Dans l'introduction
de l’ouvrage « L’écrivain et la vie », Elise Argaud dit au sujet de
la pratique de Virginia Woolf en tant qu'auteure :
L'un des principes unificateurs qui fondent ses textes est
le primat de l'expérience :
« Loin
d'être un monde hors du monde, une façon de s'abstraire et une abstraction,
l'expérience littéraire est une plongée du langage au cœur de la vie »
[L'expérience littéraire est une plongée du langage au
cœur de la vie.
Fort superbe affirmation !]
On apprend quelques pages plus loin que Virginia Woolf
accorde une grande place aux impressions, sur la mise en relation
libre, non pas de principes définis à priori, mais de ses sensations.
[Au sujet des mots, sa pensée est intéressante
aussi :]
« Les mots sont inutiles [(en eux-mêmes faudrait-il
préciser !)] : le langage procède par associations d'idées,
d'impressions : tout mot peut déclencher une cascade d'autres mots,
peut entrainer cette variété infinie que toute la littérature ne réalise
qu'en partie. »
Plus loin :
« Les mots sont le miroir de leur auteur, de sa vie
personnelle, malgré lui et avant même leur signification propre ».

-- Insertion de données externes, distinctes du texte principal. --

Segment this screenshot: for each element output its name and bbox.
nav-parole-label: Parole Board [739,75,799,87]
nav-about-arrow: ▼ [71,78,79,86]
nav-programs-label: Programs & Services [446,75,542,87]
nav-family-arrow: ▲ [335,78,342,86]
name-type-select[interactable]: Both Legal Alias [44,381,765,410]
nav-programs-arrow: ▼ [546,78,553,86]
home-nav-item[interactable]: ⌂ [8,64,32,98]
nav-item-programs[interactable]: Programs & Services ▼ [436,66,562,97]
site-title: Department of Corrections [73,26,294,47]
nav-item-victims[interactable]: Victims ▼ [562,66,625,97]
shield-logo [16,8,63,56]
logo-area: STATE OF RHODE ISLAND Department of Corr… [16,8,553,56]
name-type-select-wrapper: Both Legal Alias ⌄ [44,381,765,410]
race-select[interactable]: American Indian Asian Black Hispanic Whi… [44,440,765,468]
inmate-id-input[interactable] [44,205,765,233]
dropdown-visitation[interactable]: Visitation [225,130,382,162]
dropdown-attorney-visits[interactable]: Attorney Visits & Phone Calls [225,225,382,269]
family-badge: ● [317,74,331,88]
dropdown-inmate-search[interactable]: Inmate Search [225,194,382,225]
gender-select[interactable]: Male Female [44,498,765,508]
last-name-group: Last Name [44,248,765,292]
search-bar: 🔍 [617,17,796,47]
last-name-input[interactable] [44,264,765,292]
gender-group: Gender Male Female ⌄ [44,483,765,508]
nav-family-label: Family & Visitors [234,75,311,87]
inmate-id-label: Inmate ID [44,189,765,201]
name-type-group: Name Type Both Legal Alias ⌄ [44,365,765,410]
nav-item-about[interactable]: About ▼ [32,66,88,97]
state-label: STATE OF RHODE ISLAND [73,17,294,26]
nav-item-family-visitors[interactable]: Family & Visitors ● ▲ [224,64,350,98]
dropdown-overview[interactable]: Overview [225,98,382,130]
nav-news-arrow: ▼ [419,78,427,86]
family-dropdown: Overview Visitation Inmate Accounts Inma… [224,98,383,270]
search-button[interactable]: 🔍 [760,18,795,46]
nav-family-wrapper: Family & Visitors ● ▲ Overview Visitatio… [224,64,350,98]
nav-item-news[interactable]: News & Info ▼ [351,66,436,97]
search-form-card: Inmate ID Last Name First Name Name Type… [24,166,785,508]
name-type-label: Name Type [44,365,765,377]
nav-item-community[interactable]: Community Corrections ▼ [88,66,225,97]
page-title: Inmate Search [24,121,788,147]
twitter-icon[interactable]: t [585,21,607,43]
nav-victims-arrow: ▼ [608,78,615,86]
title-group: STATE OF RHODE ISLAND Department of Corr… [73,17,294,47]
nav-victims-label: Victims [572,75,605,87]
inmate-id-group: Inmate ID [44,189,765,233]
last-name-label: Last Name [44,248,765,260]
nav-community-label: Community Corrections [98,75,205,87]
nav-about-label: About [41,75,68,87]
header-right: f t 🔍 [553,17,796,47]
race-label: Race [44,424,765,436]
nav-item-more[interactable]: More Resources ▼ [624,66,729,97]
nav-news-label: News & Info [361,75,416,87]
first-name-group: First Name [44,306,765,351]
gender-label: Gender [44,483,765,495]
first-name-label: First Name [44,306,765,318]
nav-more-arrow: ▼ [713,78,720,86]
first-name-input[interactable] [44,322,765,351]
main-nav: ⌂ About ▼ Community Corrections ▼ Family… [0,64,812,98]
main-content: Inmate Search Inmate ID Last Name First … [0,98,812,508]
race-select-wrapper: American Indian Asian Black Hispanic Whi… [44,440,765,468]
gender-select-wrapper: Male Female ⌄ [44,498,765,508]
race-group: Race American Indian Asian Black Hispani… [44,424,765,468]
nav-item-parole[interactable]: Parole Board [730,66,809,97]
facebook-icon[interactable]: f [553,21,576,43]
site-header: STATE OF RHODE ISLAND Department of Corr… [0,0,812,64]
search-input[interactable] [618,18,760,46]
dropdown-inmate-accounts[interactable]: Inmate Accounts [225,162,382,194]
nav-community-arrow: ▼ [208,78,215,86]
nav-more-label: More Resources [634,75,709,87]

« Là, partout, tantôt cachée, tantôt visible dans ce
qui est écrit se trouve l'empreinte d'un être humain »
« Ils ont parfois créé des images si frappantes que
les mots qui les composent semblent devenir indissociables. »
« Pour que les mots puissent aussi refléter le monde
et en donner une vision inédite, il faut à tout prix préserver leur liberté et les
combiner de façon neuve et vivante »
« Toute création en mots doit laisser place à
l'imagination du lecteur en ménageant l'implicite »
« L'écrivain a pour tâche de sélectionner un aspect
et de faire en sorte qu'il en évoque vingt » (V. Woolf)
« L'économie de moyens va de pair avec un pouvoir
suggestif accru et une sollicitation active du lecteur »
[En substance : ]
« Le Grand Art consiste à ouvrir le lecteur par les
mots sans l'enfermer dans un sens des mots qui l'empêche d'être sensible à tous
les autres sens et à toutes les autres expériences possibles »
à faire quand vous
le voulez,
à essayer dans le silence de la promenade dominicale ou dans le
petit bout de chemin qui vous conduit de la porte d’entrée de votre « chez
vous » jusqu'à, par exemple, la station de tri sélectif du coin de votre
rue……. :
« Marchez et à chaque pas sentez ! Usez de (ou concentrez-vous
sur) vos cinq sens.
Et soyez conscient de ce que
vous sentez (sous vos pieds, dans votre main, de l’air qui vous entoure, des
diverses odeurs qui vous touchent …) de ce que vous entendez (les oiseaux, le
vent, le soudain silence…), de ce que vous touchez (l’objet certes, sa nature,
mais surtout ce goût singulier du contact (touchez une table de vieux bois,
n’est en rien comparable au toucher d’un banc de pierre ou d’une chaîne de
balancelle…), de ce que vous goutez au travers de chacun de vos sens et sur toute la surface de votre corps.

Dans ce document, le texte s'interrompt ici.